The wide range of cultures and languages that was a feature of the families in the school in London contrasted sharply with the predominantly British Asian community I worked with in Bradford. It was as a teacher and language/English coordinator in Bradford that I decided to study for my first Master's degree. The focus of the research was the teaching of writing, published as my first book Primary Writing (Open University Press). This is, to my knowledge, still the only research-informed book-length treatment of the process approach to writing that shows the ways that its conceptualisation in the UK was different to that in Graves' native New Zealand. Of course with the benefit of hindsight about a first book there are some things that I might change, but C'est la vie! A colleague at the Institute for Education in London remarked recently that I was one of the few people researching primary writing in the UK at that time. My interest in writing continued with research on grammar, and more recently has included research on enhancing pupils' writing through partnerships with museums.

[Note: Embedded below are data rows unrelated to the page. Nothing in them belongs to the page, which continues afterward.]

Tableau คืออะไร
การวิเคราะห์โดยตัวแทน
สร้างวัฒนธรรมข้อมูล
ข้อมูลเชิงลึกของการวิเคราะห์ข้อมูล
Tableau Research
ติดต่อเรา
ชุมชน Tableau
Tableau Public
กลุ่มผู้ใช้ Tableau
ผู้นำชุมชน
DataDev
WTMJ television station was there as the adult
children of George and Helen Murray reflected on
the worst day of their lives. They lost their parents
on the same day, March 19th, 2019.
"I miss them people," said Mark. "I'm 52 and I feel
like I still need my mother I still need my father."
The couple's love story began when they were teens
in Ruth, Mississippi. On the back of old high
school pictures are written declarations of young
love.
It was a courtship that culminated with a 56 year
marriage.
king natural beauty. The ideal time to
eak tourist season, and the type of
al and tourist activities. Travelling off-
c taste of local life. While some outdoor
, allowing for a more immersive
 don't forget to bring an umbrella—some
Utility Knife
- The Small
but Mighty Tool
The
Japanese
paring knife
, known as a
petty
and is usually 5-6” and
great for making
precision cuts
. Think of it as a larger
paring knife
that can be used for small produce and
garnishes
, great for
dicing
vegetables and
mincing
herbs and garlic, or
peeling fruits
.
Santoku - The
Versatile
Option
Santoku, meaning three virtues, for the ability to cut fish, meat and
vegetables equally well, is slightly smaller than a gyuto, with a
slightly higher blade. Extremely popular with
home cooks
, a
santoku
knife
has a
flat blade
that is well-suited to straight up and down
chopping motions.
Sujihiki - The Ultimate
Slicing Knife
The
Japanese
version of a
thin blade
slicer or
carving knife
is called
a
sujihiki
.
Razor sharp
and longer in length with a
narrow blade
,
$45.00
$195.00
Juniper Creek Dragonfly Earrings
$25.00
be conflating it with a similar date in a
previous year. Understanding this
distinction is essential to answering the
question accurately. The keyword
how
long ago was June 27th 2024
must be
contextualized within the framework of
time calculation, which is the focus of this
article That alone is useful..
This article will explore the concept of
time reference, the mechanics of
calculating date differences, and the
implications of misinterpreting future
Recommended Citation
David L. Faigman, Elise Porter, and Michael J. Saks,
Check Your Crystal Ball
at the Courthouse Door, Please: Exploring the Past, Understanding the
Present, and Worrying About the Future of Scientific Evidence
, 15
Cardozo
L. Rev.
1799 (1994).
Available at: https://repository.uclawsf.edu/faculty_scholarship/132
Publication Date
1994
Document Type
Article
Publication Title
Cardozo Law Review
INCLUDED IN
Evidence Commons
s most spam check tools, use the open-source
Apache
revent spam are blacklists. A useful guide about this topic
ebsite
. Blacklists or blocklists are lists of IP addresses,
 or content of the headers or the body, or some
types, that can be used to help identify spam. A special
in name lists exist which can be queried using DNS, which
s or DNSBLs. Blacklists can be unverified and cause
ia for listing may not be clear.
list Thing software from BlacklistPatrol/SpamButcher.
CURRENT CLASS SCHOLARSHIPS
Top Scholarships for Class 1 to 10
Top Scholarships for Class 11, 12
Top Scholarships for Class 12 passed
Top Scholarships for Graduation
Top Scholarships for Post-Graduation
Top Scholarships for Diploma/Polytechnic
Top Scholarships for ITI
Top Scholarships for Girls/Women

As a teacher of a mixed age class of children aged between five and seven years old in Bradford I delivered the first three years of the UK's statutory national curriculum tests (commonly known as SATs). A soul destroying experience. Work as a teacher (then teacher educator and researcher) was bringing me into direct contact with central government policies on the curriculum and pedagogy. And increasingly I didn't like what I was seeing! It was the implementation of England's National Literacy Strategy (NLS) from 1997 onwards that was to spark ten years of critical research work on literacy policy. I hope, along with other colleagues of a similar view, I can take some small recognition for helping its demise. How seemingly innocuous the statement buried in the 103 page government White Paper was that announced the death of the NLS: “As we move to our new model of how improvement support is delivered to schools, we will not renew the current, central contract for the National Strategies when it comes to an end in 2011.” (DfCSF, 2009, p.59)
Music has remained an important part of my professional life but it has not been a direct focus for my research. In part this is because I was attracted to the new challenges that research into curriculum and policy offered. But music has informed my thinking about education. It is perhaps why I can see education as an art, and as a craft, more than a science. It is why I see the composer in the writer and the performer in the reader. Recently these connections have come to the fore as part of my research on creativity, and museums and education.